Mortgage rates continued higher today, reaching levels not seen since the week before the FOMC Announcement in September.  Today's weakness owes itself completely to yesterday's news.  While the Fed's decision to "taper" didn't cause an excessive move higher yesterday, it did confirm the significant move higher that began in May.  

While we're not moving higher at the same pace seen in May and June of this year, the determination is as high as ever.  In a real sense, the pace of the movement--in general--and the mass behind it, are glacial.

Against the backdrop of that overall gradual move higher, we have had, and will have our ups and downs.  Some days will be flat.  Some days we'll improve or deteriorate modestly, other days a lot.  Today was a bit more than modest for most lenders, though some borrowers will only experience it in terms of closing costs.

That means that 4.625% remains intact as the most prevalently quoted rate for ideal, conforming 30yr Fixed scenarios  (best-execution), but that it will be more expensive to obtain than it was yesterday.  4.75% is creeping up quickly. 

If it seems like rates have been slow to move up recently despite talk of "higher rates," it's because the gap between rates (usually 1/8th or .125% increments) has gotten increasingly expensive in terms of PRICE (related in terms of percentage of the loan amount such as 0.75 = $750 on a $100,000 loan). 

In the past, when we've discussed "affordable buydowns," that might look like .4 to .5 in terms of upfront cost to move between rates (i.e. paying to move an eighth lower in rate, or being charged less to move an eighth higher in rate).  Those same costs are now closer to 1.0, meaning that it costs more to buy down to the next lower rate, but that there is also better insulation from being pushed up to the next eighth higher in rate or better compensation in terms of decreased closing costs if you do move to the next higher rate.

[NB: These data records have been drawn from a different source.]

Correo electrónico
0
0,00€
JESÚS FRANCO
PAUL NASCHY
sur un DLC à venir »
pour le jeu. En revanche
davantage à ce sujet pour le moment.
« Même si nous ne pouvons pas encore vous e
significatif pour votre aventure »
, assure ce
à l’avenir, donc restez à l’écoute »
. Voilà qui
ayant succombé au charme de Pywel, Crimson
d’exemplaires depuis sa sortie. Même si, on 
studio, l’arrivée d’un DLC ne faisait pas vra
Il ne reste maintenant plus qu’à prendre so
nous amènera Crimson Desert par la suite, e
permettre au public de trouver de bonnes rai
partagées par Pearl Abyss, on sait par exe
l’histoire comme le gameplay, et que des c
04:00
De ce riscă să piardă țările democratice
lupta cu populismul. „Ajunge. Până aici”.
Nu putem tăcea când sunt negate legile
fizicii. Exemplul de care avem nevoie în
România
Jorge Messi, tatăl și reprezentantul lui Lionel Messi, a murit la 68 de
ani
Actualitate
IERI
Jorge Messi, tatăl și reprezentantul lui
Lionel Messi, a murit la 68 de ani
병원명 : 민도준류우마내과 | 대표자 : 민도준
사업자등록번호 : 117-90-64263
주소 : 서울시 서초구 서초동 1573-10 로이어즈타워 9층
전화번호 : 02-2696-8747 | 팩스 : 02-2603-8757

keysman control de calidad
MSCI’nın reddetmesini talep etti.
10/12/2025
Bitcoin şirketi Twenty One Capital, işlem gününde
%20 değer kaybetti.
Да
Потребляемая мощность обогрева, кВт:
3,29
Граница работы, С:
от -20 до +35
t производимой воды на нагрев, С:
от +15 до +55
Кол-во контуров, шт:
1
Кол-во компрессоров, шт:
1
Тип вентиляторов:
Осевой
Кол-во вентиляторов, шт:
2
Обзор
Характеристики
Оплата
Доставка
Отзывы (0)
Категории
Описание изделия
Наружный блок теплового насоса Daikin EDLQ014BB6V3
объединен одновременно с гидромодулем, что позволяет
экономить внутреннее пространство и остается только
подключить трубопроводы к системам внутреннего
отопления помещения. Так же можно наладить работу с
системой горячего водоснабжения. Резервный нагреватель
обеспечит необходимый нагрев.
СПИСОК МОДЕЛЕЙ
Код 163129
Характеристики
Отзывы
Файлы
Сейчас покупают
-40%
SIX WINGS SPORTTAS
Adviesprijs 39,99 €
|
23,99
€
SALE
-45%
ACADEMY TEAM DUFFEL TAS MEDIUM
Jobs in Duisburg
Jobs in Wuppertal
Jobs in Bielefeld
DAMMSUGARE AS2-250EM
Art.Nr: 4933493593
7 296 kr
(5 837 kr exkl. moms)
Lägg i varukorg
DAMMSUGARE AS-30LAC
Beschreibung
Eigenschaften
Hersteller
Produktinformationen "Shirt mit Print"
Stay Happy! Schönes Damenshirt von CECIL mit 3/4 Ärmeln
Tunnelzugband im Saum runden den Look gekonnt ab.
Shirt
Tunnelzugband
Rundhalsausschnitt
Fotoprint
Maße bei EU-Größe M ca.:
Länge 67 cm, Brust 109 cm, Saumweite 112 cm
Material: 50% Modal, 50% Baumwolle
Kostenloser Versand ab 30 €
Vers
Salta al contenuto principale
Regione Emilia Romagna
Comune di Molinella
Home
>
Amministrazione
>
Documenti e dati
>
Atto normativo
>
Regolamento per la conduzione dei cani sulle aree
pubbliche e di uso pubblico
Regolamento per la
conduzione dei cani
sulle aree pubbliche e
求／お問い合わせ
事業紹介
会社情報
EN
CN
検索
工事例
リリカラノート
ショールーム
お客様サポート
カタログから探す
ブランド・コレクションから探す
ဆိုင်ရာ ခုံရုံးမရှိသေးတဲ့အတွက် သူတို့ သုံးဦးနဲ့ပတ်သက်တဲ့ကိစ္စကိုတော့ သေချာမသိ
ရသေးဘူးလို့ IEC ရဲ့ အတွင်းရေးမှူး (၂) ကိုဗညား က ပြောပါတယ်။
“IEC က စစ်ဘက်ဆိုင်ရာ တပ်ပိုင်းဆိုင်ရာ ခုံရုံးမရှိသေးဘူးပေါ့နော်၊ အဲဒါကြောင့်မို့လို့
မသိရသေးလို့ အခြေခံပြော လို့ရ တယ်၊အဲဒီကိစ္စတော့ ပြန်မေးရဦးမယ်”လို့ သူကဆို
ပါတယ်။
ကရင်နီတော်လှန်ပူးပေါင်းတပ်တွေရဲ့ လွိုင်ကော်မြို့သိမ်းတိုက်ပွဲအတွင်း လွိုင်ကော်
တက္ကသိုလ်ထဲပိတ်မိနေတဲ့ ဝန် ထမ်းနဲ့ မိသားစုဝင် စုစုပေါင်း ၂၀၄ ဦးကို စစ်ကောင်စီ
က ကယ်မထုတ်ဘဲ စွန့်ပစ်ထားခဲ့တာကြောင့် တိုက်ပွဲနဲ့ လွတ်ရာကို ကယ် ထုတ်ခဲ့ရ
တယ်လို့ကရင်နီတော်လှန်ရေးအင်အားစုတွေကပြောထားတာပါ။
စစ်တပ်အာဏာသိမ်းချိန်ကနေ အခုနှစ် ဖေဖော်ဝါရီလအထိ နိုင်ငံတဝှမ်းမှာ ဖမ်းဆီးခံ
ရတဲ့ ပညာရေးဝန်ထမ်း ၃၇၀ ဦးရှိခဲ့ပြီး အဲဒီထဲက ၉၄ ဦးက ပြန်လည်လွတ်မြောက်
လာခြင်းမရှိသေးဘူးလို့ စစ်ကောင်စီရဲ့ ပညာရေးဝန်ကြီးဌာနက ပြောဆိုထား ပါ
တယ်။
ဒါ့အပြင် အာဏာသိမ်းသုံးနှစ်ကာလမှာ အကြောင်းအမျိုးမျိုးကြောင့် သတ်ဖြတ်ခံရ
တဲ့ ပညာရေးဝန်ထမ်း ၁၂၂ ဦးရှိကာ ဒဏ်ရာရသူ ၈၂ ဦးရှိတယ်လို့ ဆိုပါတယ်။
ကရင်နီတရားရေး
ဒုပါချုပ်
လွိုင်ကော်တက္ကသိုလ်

So will rates continue to go higher?  Remember the glacial pace with ups and downs.  There will always be pockets of correction and consolidation even within broad trends higher.  The entire month of October was a great example.  Whether or not we'll see another extended period of time like that in the near future is uncertain, but less likely than it was for two reasons.

First, the tapering corner has been turned.  Even though markets will continue to speculate about whether or not each upcoming Fed Announcement will result in another $10bln reduction in bond buying, the biggest speculation as to whether or not the process will start, is in the books.  Some have suggested that this calms volatility, and that may well be true, but it was volatility working in our favor that allowed October's little bounce back to happen. 

The other incredibly important factor is the recently announced increases to the Guarantee Fee imposed by Fannie and Freddie's conservator the FHFA.  This will raise rates by .25-.375% for many borrowers by the time the up-front cost changes are applied, and that's happening a lot sooner than most people realize. 

In fact, at least one big bank has already applied part of the G-fee change to rate locks of 60 days.  It instantly made those locks way more expensive than they were yesterday.  Borrowers would either pay for it by moving up to the next eighth of a percent higher in rate, or by raising their up-front costs by around three quarters of a point (so $1500 on a $200k loan). If 60 day locks just took the hit, it will be 2 weeks or less before it affects 45 day locks.  Time is ticking...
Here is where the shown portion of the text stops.